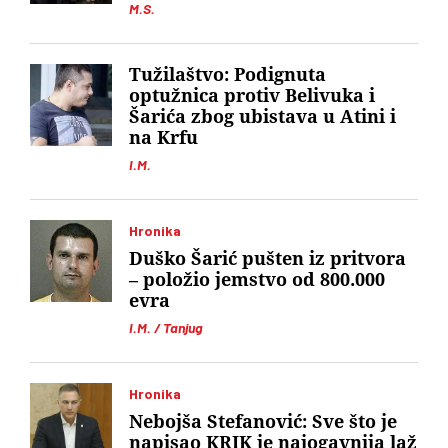
M.S.
Tužilaštvo: Podignuta
optužnica protiv Belivuka i
Šarića zbog ubistava u Atini i
na Krfu
I.M.
Hronika
Duško Šarić pušten iz pritvora
– položio jemstvo od 800.000
evra
I.M. / Tanjug
Hronika
Nebojša Stefanović: Sve što je
napisao KRIK je najogavnija laž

━━━━━━━━━━━━━━━━━━━━

- WHAT IS EXPECTED -
Transcribe, without alteration, the line that contains "Šarića zbog ubistava u Atini i" together with all lines after it in the listing above.

- RESULT -
Šarića zbog ubistava u Atini i
na Krfu
I.M.
Hronika
Duško Šarić pušten iz pritvora
– položio jemstvo od 800.000
evra
I.M. / Tanjug
Hronika
Nebojša Stefanović: Sve što je
napisao KRIK je najogavnija laž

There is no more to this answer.